Assim se selava uma vitória justa, sofrida, mas justa. O selecionador nacional voltou a apresentar alguns erros, uns quantos repetidos do passado, mas no geral, passa com positiva no teste arménio. Os pontos positivos do jogo de sexta-feira são, sem dúvida nenhuma, a aposta nos laterais. Depois dos problemas que teve nos últimos jogos, sobretudo na estreia, com os laterais, Fernando Santos decidiu arriscar em Raphael Guerreiro, o miúdo lateral-esquerdo do Lorient, e José Bosingwa, o experiente lateral-direito que actua agora no Trabzonspor, da Túrquia. Neste ponto há que lhe tirar o chapéu. Se do lado-direito a boa exibição de Bosingwa não é unânime, mais por ódios pessoais que outra coisa, por outro, a estrondosa estreia de Raphael já não merece discussão. Aos 20 anos, o luso-francês mostrou a Fábio Coentrão que não pode descansar à sombra da bananeira e que terá, sem margens para dúvidas, de batalhar pelo seu lugar. O talismã português também tem de ser referido, Ricardo Quaresma. O extremo do Porto tem dado tudo de si e, nos últimos dois jogos, tem sido o jogador mais importante e decisivo. A provar claramente que merece uma oportunidade a titular, afinal de contas, se temos 6 pontos, a ele o devemos. Também a aposta firme na “nova” dupla de centrais merece realce, Ricardo Carvalho é incrível, a  cada ano melhor. Todavia, nem tudo é bom. Não falando da forma como Portugal se apresentou em campo, com um estilo de jogo pouco eficaz e apelativo, o problema principal foi a aposta em certos jogadores, bem como o esquema táctico escolhido, que está tudo menos bem preparado pelos executantes. Tiago, Moutinho e Nani não funcionaram, o que deu aso a inúmeras fragilidades sentidas na zona intermédia do terreno. Com um adversário mais forte, as coisas teriam sido diferentes. Postiga está terrível, não serve nem para suplente, quanto mais para titular de uma seleção que é top10 do mundo. Éder precisa de rever o seu futebol, isso e de confiança, o avançado português está um caco na seleção. Por último, fazer só uma referência à postura de Cristiano Ronaldo no último jogo. Sendo o capitão tem de dar o exemplo e não jogar, actuar e agir como o fez no Estádio do Algarve. Aqui Fernando Santos também tem de ter mão na sua equipa.

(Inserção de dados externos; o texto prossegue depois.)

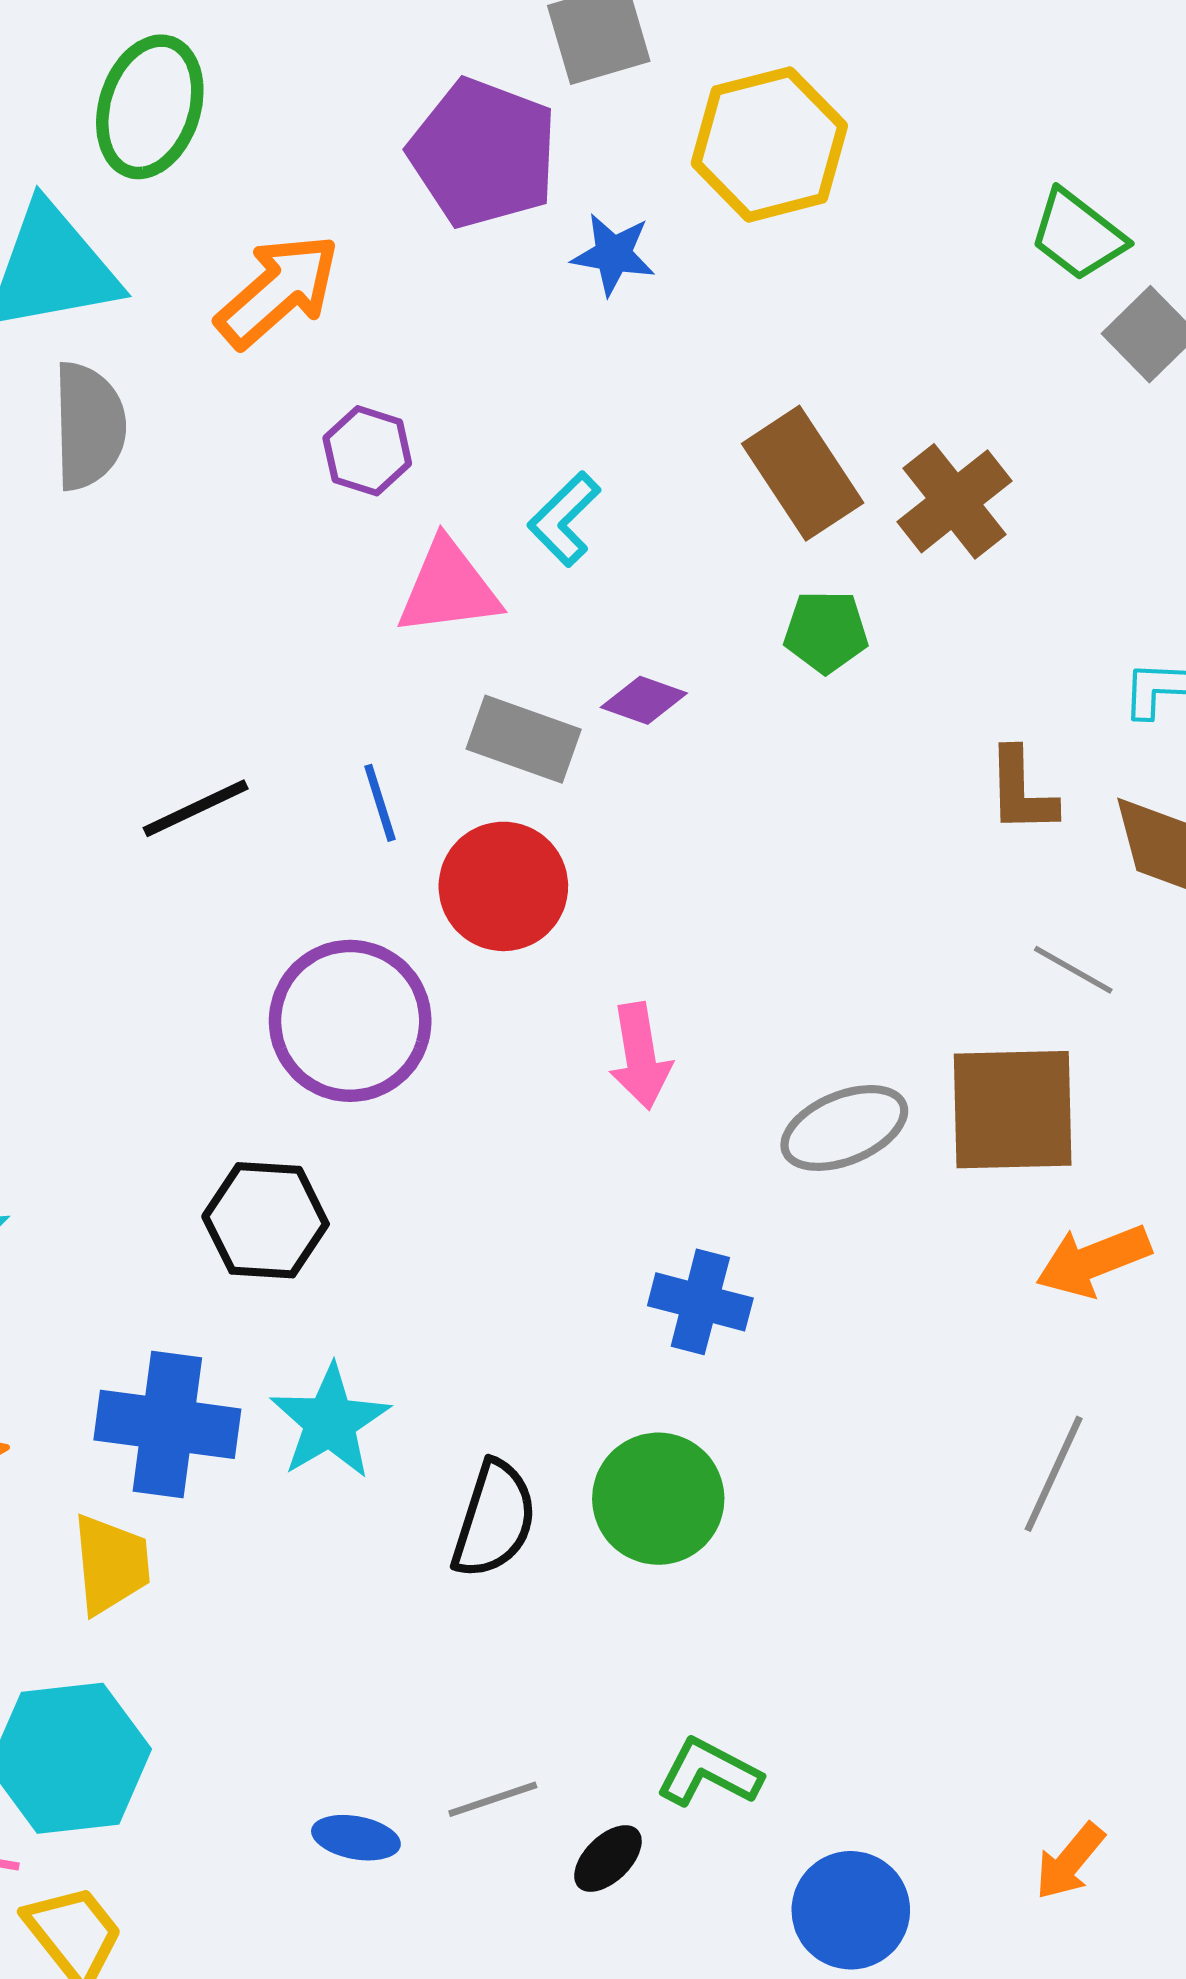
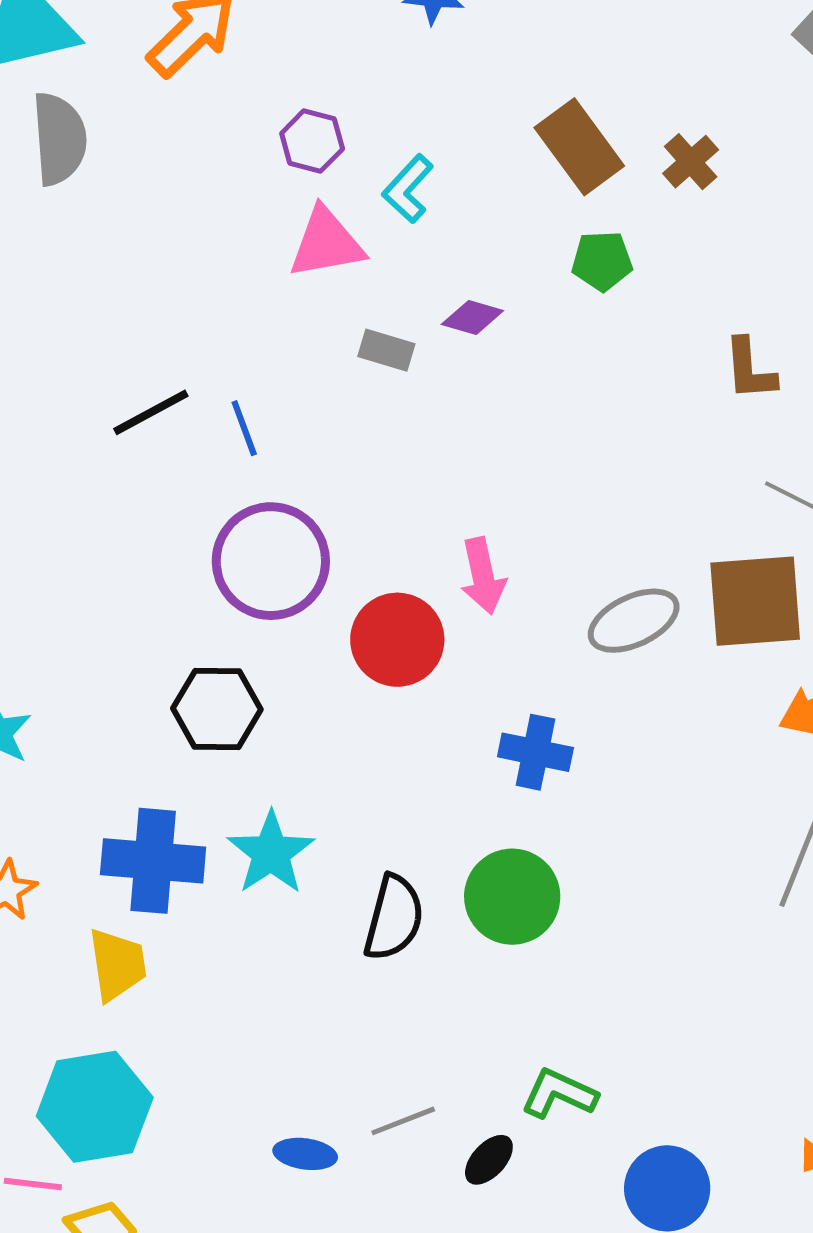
purple hexagon: (367, 451) -> (312, 141), moved
brown cross: (955, 501) -> (691, 162), size x0.7
gray rectangle: (524, 739) -> (386, 350), size x0.7
blue line: (380, 803) -> (244, 428), moved
red circle: (503, 886) -> (397, 640), moved

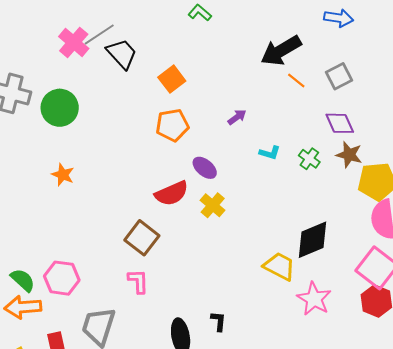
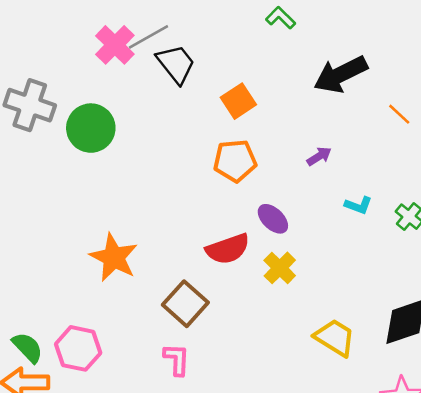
black arrow: (281, 51) -> (341, 74), moved
orange star: (63, 175) -> (114, 257), moved, size x1.6
yellow trapezoid: (279, 266) -> (335, 338), moved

Infelizmente, atravessamos uma fase na qual “tudo o que vier à rede, é peixe”, ou como quem diz, uma vitória mais do que suada frente ao adversário muito inferior, como é a Arménia, tem de servir, melhor, tem de ser encarada com leviandade. Como tal, valeu-nos um cigano que vestiu a pele de salvador e que levou a equipa a um sossego nada usual nos últimos tempos, uns laterais que provaram que podem levar a equipa a bom porto e um batedor de recordes, que terá de dar mais de si, mas que estava no sítio certo à hora certa. Assim se resume um jogo com uma equipa matreira que arranjou todas as desculpas para tentar vincar um ponto que Portugal podia ter desfeito mais cedo se se aplicasse mais. Agora, espera-nos um Portugal vs Argentina, que, quer se queira quer não, só vai servir para aumentar egos. Quanto ao apuramento, até para o ano!